# Please comment on this door for a large acrylic vivarium



## Guest (Nov 7, 2005)

I'm considering building 48x24x48 inch vivarium out of 1/2 acrylic. 

My idea for a door is to have a single sheet of acrylic that slides in runners, also made of acrylic. 

I would like to make it one single sheet so there's no seam in the middle of the view.

Questions:

1. If it's in a 1/2" channel, should the acrylic for the door itself be 3/8 or 1/2? I'm thinking 1/2 would be too snug.

2. Is a single sheet a good idea? I'm not sure how heavy the sheet is.

3. One problem I forsee is that the 3/8 acrylic could bow a bit and create a gap on either edge. I could reinforce the door to prevent that I think...

Here's a picture:


----------



## rjmarchisi (Feb 16, 2004)

If the door was the same width as the spacers used to make the channel it would not move at all. I would go with the 3/8" acrylic for the door and if it isnt snug enough for you, get 1/16" pieces and glue them to the door or channels.

rob


----------



## Scott (Feb 17, 2004)

Acrylic is going to warp - not good for a door! I see you've figured this out.

Why don't you use acrylic everywhere *but* the door?
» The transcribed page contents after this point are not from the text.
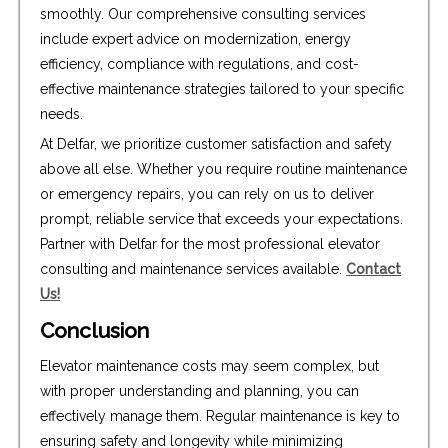
smoothly. Our comprehensive consulting services
include expert advice on modernization, energy
efficiency, compliance with regulations, and cost-
effective maintenance strategies tailored to your specific
needs.
At Delfar, we prioritize customer satisfaction and safety
above all else. Whether you require routine maintenance
or emergency repairs, you can rely on us to deliver
prompt, reliable service that exceeds your expectations.
Partner with Delfar for the most professional elevator
consulting and maintenance services available.
Contact
Us!
Conclusion
Elevator maintenance costs may seem complex, but
with proper understanding and planning, you can
effectively manage them. Regular maintenance is key to
ensuring safety and longevity while minimizing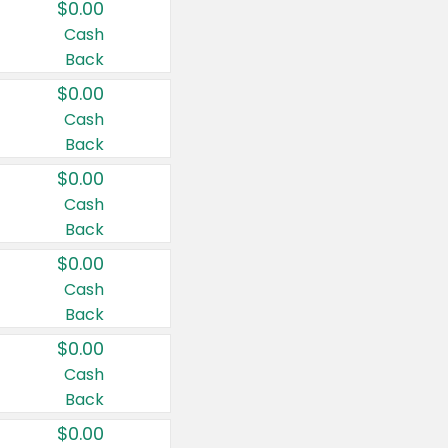
$0.00
Cash
Back
$0.00
Cash
Back
$0.00
Cash
Back
$0.00
Cash
Back
$0.00
Cash
Back
$0.00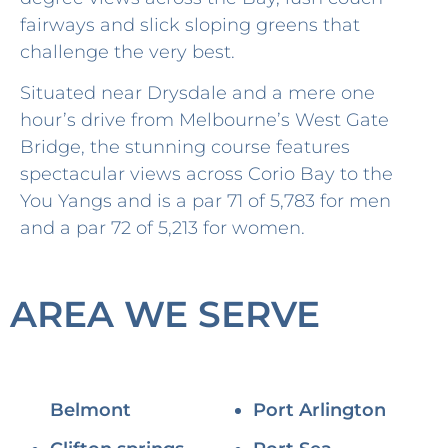
fairways and slick sloping greens that
challenge the very best.
Situated near Drysdale and a mere one
hour’s drive from Melbourne’s West Gate
Bridge, the stunning course features
spectacular views across Corio Bay to the
You Yangs and is a par 71 of 5,783 for men
and a par 72 of 5,213 for women.
AREA WE SERVE
Belmont
Port Arlington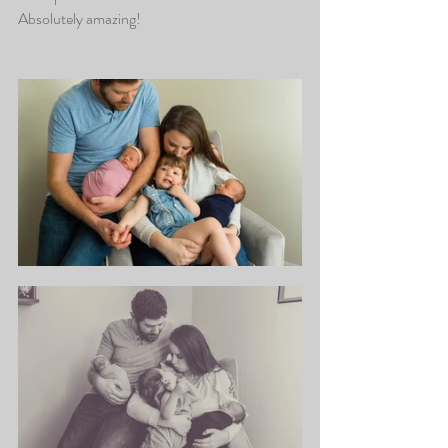
Absolutely amazing! 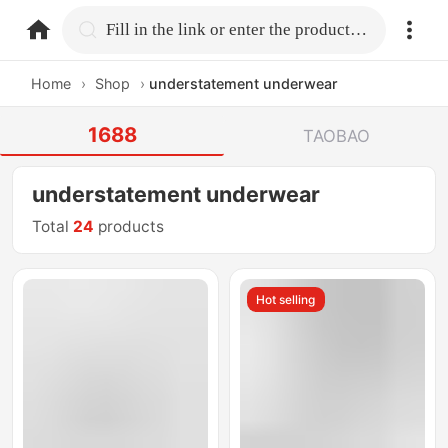
home.search
Fill in the link or enter the product name.
Home
›
Shop
›
understatement underwear
1688
TAOBAO
understatement underwear
Total
24
products
Hot selling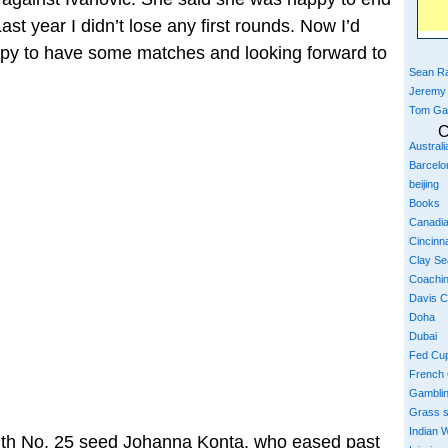
ast year I didn’t lose any first rounds. Now I’d
happy to have some matches and looking forward to
Sean Ra
Jeremy
Tom Ga
C
Austral
Barcelo
beijing
Books
Canadi
Cincinna
Clay S
Coachi
Davis 
Doha
Dubai
Fed Cu
French
Gambli
Grass 
Indian W
with No. 25 seed Johanna Konta, who eased past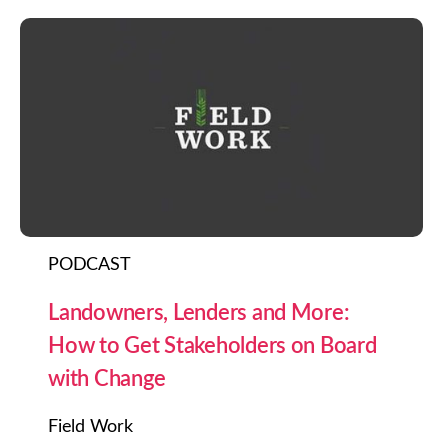
PODCAST
Landowners, Lenders and More:
How to Get Stakeholders on Board
with Change
Field Work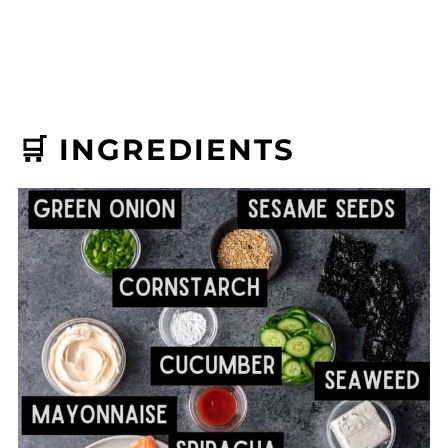
🛒 INGREDIENTS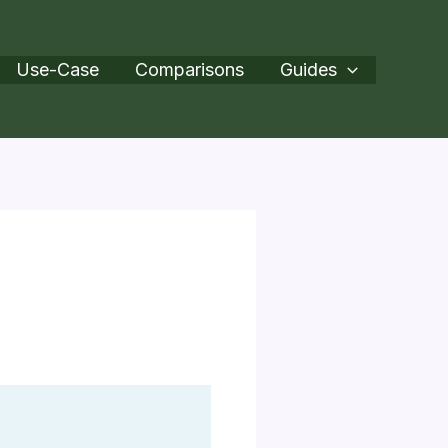
Use-Case
Comparisons
Guides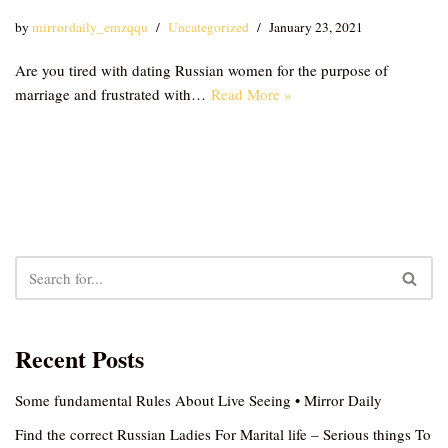
by
mirrordaily_emzqqu
Uncategorized
January 23, 2021
Are you tired with dating Russian women for the purpose of
marriage and frustrated with…
Read More »
Recent Posts
Some fundamental Rules About Live Seeing • Mirror Daily
Find the correct Russian Ladies For Marital life – Serious things To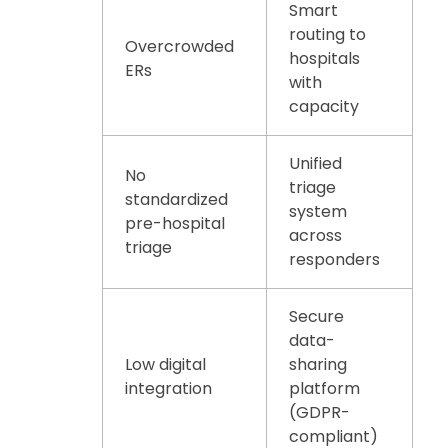
Smart
routing to
Overcrowded
hospitals
ERs
with
capacity
Unified
No
triage
standardized
system
pre-hospital
across
triage
responders
Secure
data-
Low digital
sharing
integration
platform
(GDPR-
compliant)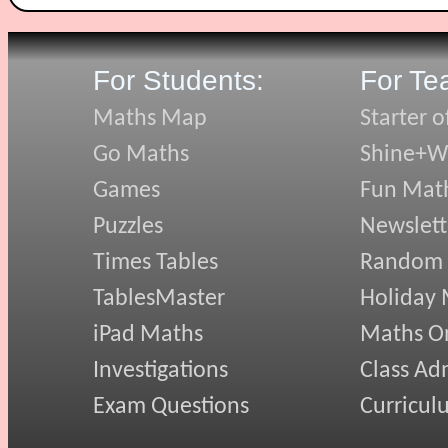
For Students:
For Te
Maths Map
Starter o
Go Maths
Shine+Wr
Games
Fun Mat
Puzzles
Newslett
Times Tables
Random
TablesMaster
Holiday
iPad Maths
Maths On
Investigations
Class Ad
Exam Questions
Curricul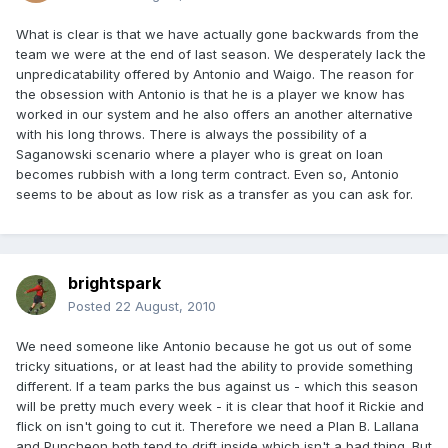
What is clear is that we have actually gone backwards from the
team we were at the end of last season. We desperately lack the
unpredicatability offered by Antonio and Waigo. The reason for
the obsession with Antonio is that he is a player we know has
worked in our system and he also offers an another alternative
with his long throws. There is always the possibility of a
Saganowski scenario where a player who is great on loan
becomes rubbish with a long term contract. Even so, Antonio
seems to be about as low risk as a transfer as you can ask for.
brightspark
Posted
22 August, 2010
We need someone like Antonio because he got us out of some
tricky situations, or at least had the ability to provide something
different. If a team parks the bus against us - which this season
will be pretty much every week - it is clear that hoof it Rickie and
flick on isn't going to cut it. Therefore we need a Plan B. Lallana
and Puncheon both tend to drift inside which isn't a bad thing. But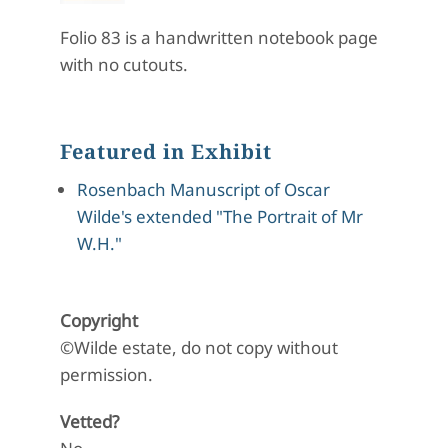
Folio 83 is a handwritten notebook page
with no cutouts.
Featured in Exhibit
Rosenbach Manuscript of Oscar
Wilde's extended "The Portrait of Mr
W.H."
Copyright
©Wilde estate, do not copy without
permission.
Vetted?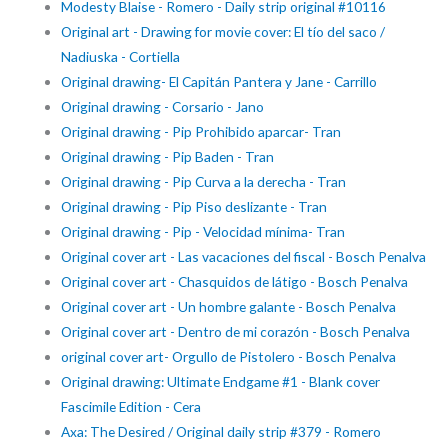
Modesty Blaise - Romero - Daily strip original #10116
Original art - Drawing for movie cover: El tío del saco /
Nadiuska - Cortiella
Original drawing- El Capitán Pantera y Jane - Carrillo
Original drawing - Corsario - Jano
Original drawing - Pip Prohibido aparcar- Tran
Original drawing - Pip Baden - Tran
Original drawing - Pip Curva a la derecha - Tran
Original drawing - Pip Piso deslizante - Tran
Original drawing - Pip - Velocidad mínima- Tran
Original cover art - Las vacaciones del fiscal - Bosch Penalva
Original cover art - Chasquidos de látigo - Bosch Penalva
Original cover art - Un hombre galante - Bosch Penalva
Original cover art - Dentro de mi corazón - Bosch Penalva
original cover art- Orgullo de Pistolero - Bosch Penalva
Original drawing: Ultimate Endgame #1 - Blank cover
Fascimile Edition - Cera
Axa: The Desired / Original daily strip #379 - Romero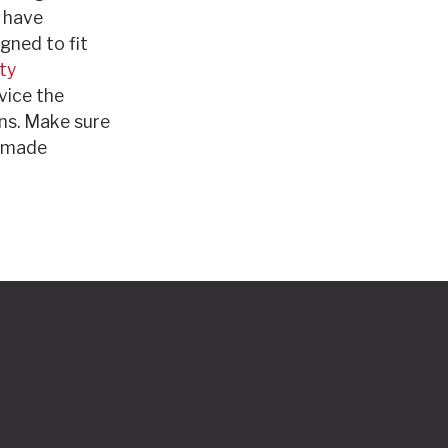
o have
gned to fit
ty
vice the
ns. Make sure
n-made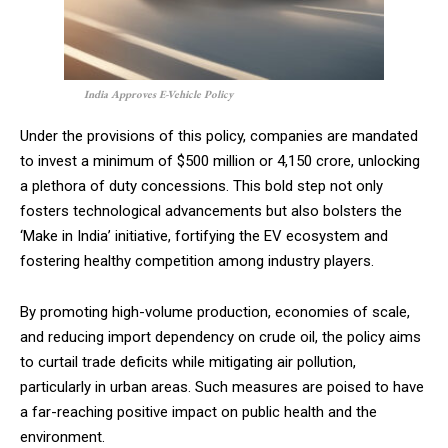
India Approves E-Vehicle Policy
Under the provisions of this policy, companies are mandated
to invest a minimum of $500 million or ₹4,150 crore, unlocking
a plethora of duty concessions. This bold step not only
fosters technological advancements but also bolsters the
‘Make in India’ initiative, fortifying the EV ecosystem and
fostering healthy competition among industry players.
By promoting high-volume production, economies of scale,
and reducing import dependency on crude oil, the policy aims
to curtail trade deficits while mitigating air pollution,
particularly in urban areas. Such measures are poised to have
a far-reaching positive impact on public health and the
environment.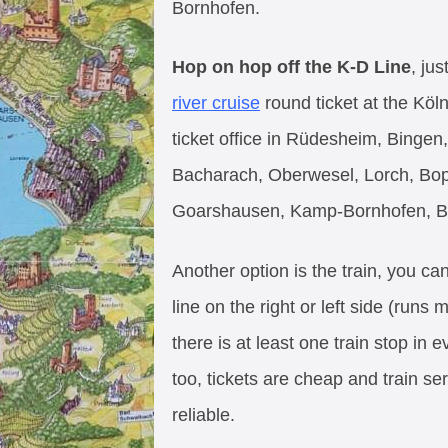
Bornhofen.
Hop on hop off the K-D Line
, ju
river cruise
round ticket at the Köl
ticket office in Rüdesheim, Binge
Bacharach, Oberwesel, Lorch, Bopp
Goarshausen, Kamp-Bornhofen, B
Another option is the train, you c
line on the right or left side (runs 
there is at least one train stop in 
too, tickets are cheap and train se
reliable.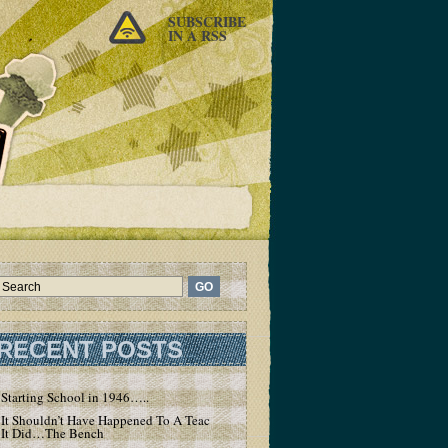
SUBSCRIBE
IN A RSS
RECENT POSTS
Starting School in 1946…..
It Shouldn’t Have Happened To A Teacher – But
It Did…The Bench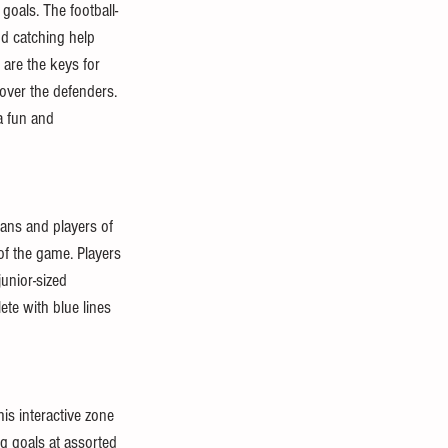
 goals. The football-
nd catching help 
 are the keys for 
s over the defenders. 
a fun and 
ans and players of 
of the game. Players 
unior-sized 
te with blue lines 
is interactive zone 
ng goals at assorted 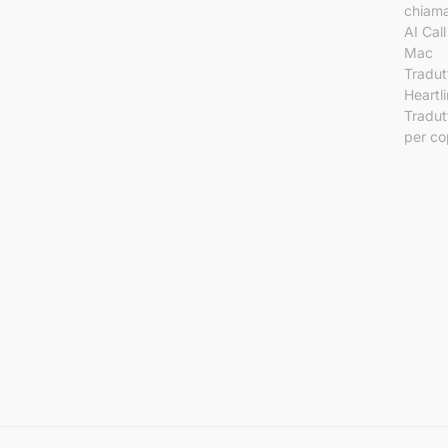
chiama
AI Call
Mac
Tradut
Heartl
Tradut
per co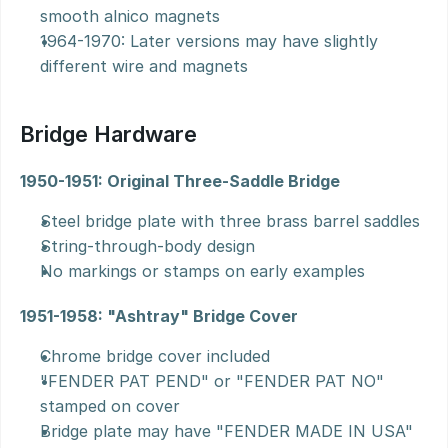
smooth alnico magnets
1964-1970: Later versions may have slightly 
different wire and magnets
Bridge Hardware
1950-1951: Original Three-Saddle Bridge
Steel bridge plate with three brass barrel saddles
String-through-body design
No markings or stamps on early examples
1951-1958: "Ashtray" Bridge Cover
Chrome bridge cover included
"FENDER PAT PEND" or "FENDER PAT NO" 
stamped on cover
Bridge plate may have "FENDER MADE IN USA" 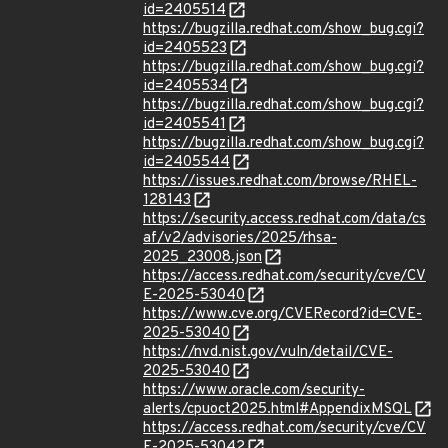
id=2405514
https://bugzilla.redhat.com/show_bug.cgi?
id=2405523
https://bugzilla.redhat.com/show_bug.cgi?
id=2405534
https://bugzilla.redhat.com/show_bug.cgi?
id=2405541
https://bugzilla.redhat.com/show_bug.cgi?
id=2405544
https://issues.redhat.com/browse/RHEL-
128143
https://security.access.redhat.com/data/cs
af/v2/advisories/2025/rhsa-
2025_23008.json
https://access.redhat.com/security/cve/CV
E-2025-53040
https://www.cve.org/CVERecord?id=CVE-
2025-53040
https://nvd.nist.gov/vuln/detail/CVE-
2025-53040
https://www.oracle.com/security-
alerts/cpuoct2025.html#AppendixMSQL
https://access.redhat.com/security/cve/CV
E-2025-53042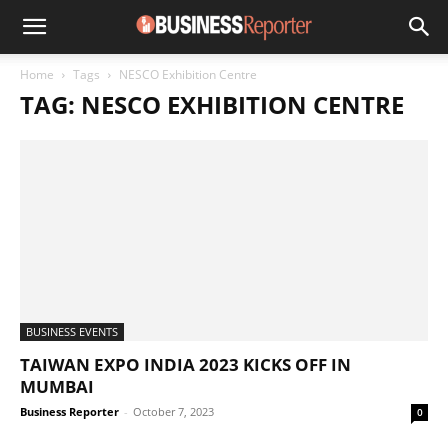
Home
Tags
NESCO Exhibition Centre
TAG: NESCO EXHIBITION CENTRE
BUSINESS EVENTS
TAIWAN EXPO INDIA 2023 KICKS OFF IN
MUMBAI
Business Reporter
-
October 7, 2023
0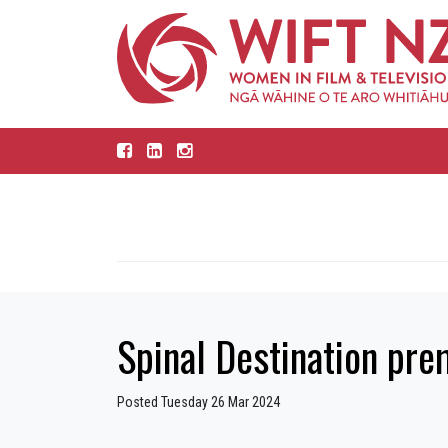
Spinal Destination pre
Posted Tuesday 26 Mar 2024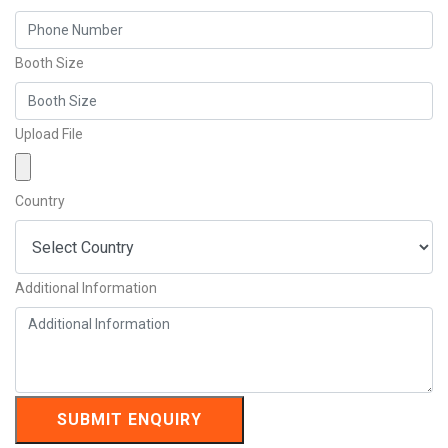
Booth Size
Upload File
Country
Additional Information
SUBMIT ENQUIRY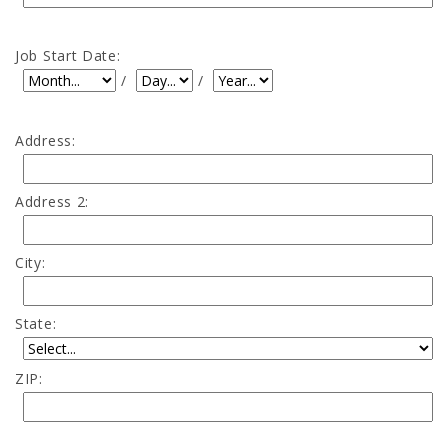
Job Start Date:
Job Start Date: Month
Job Start Date: Day
Job Start Date: Year
/
/
Address:
Address 2:
City:
State:
ZIP: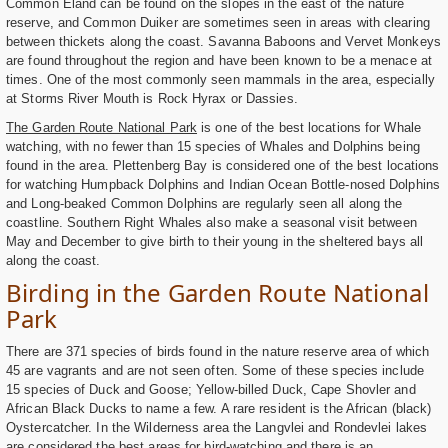
Common Eland can be found on the slopes in the east of the nature
reserve, and Common Duiker are sometimes seen in areas with clearing
between thickets along the coast. Savanna Baboons and Vervet Monkeys
are found throughout the region and have been known to be a menace at
times. One of the most commonly seen mammals in the area, especially
at Storms River Mouth is Rock Hyrax or Dassies.
The Garden Route National Park
is one of the best locations for Whale
watching, with no fewer than 15 species of Whales and Dolphins being
found in the area. Plettenberg Bay is considered one of the best locations
for watching Humpback Dolphins and Indian Ocean Bottle-nosed Dolphins
and Long-beaked Common Dolphins are regularly seen all along the
coastline. Southern Right Whales also make a seasonal visit between
May and December to give birth to their young in the sheltered bays all
along the coast.
Birding in the Garden Route National
Park
There are 371 species of birds found in the nature reserve area of which
45 are vagrants and are not seen often. Some of these species include
15 species of Duck and Goose; Yellow-billed Duck, Cape Shovler and
African Black Ducks to name a few. A rare resident is the African (black)
Oystercatcher. In the Wilderness area the Langvlei and Rondevlei lakes
are considered the best areas for bird-watching and there is an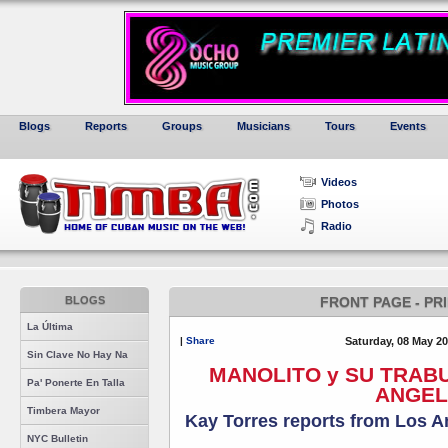
Blogs
Reports
Groups
Musicians
Tours
Events
Videos
Photos
Radio
BLOGS
FRONT PAGE - PR
La Última
|
Share
Saturday, 08 May 2
Sin Clave No Hay Na
MANOLITO y SU TRAB
Pa' Ponerte En Talla
ANGEL
Timbera Mayor
Kay Torres reports from Los 
NYC Bulletin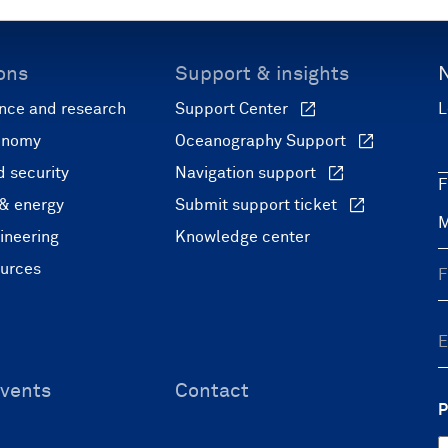
ons
Support & insights
nce and research
Support Center
L
onomy
Oceanography Support
 security
Navigation support
F
 & energy
Submit support ticket
ineering
Knowledge center
ources
vents
Contact
P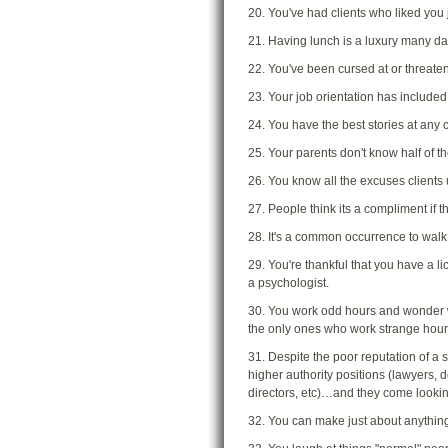
20. You've had clients who liked you j
21. Having lunch is a luxury many da
22. You've been cursed at or threate
23. Your job orientation has included
24. You have the best stories at any c
25. Your parents don't know half of the
26. You know all the excuses clients u
27. People think its a compliment if 
28. It's a common occurrence to walk
29. You're thankful that you have a l
a psychologist.
30. You work odd hours and wonder wh
the only ones who work strange hour
31. Despite the poor reputation of a 
higher authority positions (lawyers, 
directors, etc)…and they come looki
32. You can make just about anything 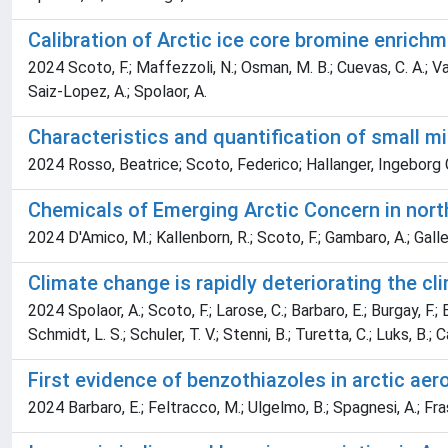
Calibration of Arctic ice core bromine enrich
2024 Scoto, F.; Maffezzoli, N.; Osman, M. B.; Cuevas, C. A.; Valle
Saiz-Lopez, A.; Spolaor, A.
Characteristics and quantification of small m
2024 Rosso, Beatrice; Scoto, Federico; Hallanger, Ingeborg G
Chemicals of Emerging Arctic Concern in nort
2024 D'Amico, M.; Kallenborn, R.; Scoto, F.; Gambaro, A.; Gallet
Climate change is rapidly deteriorating the cli
2024 Spolaor, A.; Scoto, F.; Larose, C.; Barbaro, E.; Burgay, F.; Bj
Schmidt, L. S.; Schuler, T. V.; Stenni, B.; Turetta, C.; Luks, B.; 
First evidence of benzothiazoles in arctic aer
2024 Barbaro, E.; Feltracco, M.; Ulgelmo, B.; Spagnesi, A.; Fras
Use glass on the door? I suppose weight might be an issue in that case - but likely no more of an issue than acrylic warping.

s


----------



## Guest (Nov 7, 2005)

Suppose 3/8" acrylic in the configuration pictured below. Its braced on either end; by going into a channel on one end, and having an L support on the other...


----------



## Scott (Feb 17, 2004)

The person you need to talk with is Paul at FCA.

s


DanConnor said:


> Suppose 3/8" acrylic in the configuration pictured below. Its braced on either end; by going into a channel on one end, and having an L support on the other...


----------



## Guest (Nov 7, 2005)

Would that be Paul from the Federation of Canadian Archers, or Paul from the Farm Credit Association?


----------



## Darks!de (Nov 16, 2004)

Paul from First Class Aquatics lol.

Luke


----------



## Scott (Feb 17, 2004)

Y'know - like the blue ad in the DB Forum Sponsors?!?

Paul is a good guy - a bit busy but I'm sure he'll help you if he can.

s


Darks!de said:


> Paul from First Class Aquatics lol.


----------



## Guest (Nov 7, 2005)

Got it! :wink: 

I'll check it out...


----------



## Guest (Nov 13, 2005)

Hey Dan,
I used 1/4 aycrilic on the door for my viv, like you, I didn't want any seam in the field of vision. The door is 48" by 48" and folds down.
I framed the top and bottom with pieces of 2by2 with a 1/4" gap cut through the center. The piece came warped so I placed the bow facing out, it came in flush and has since stopped warping. So it worked out good, except for how easily it scratches when cleaning, even when following the manufacturers cleaning instructions. For that reason I would never use aycrilic again.


----------



## Guest (Nov 13, 2005)

Sounds interesting- do you have any pics of that configuration?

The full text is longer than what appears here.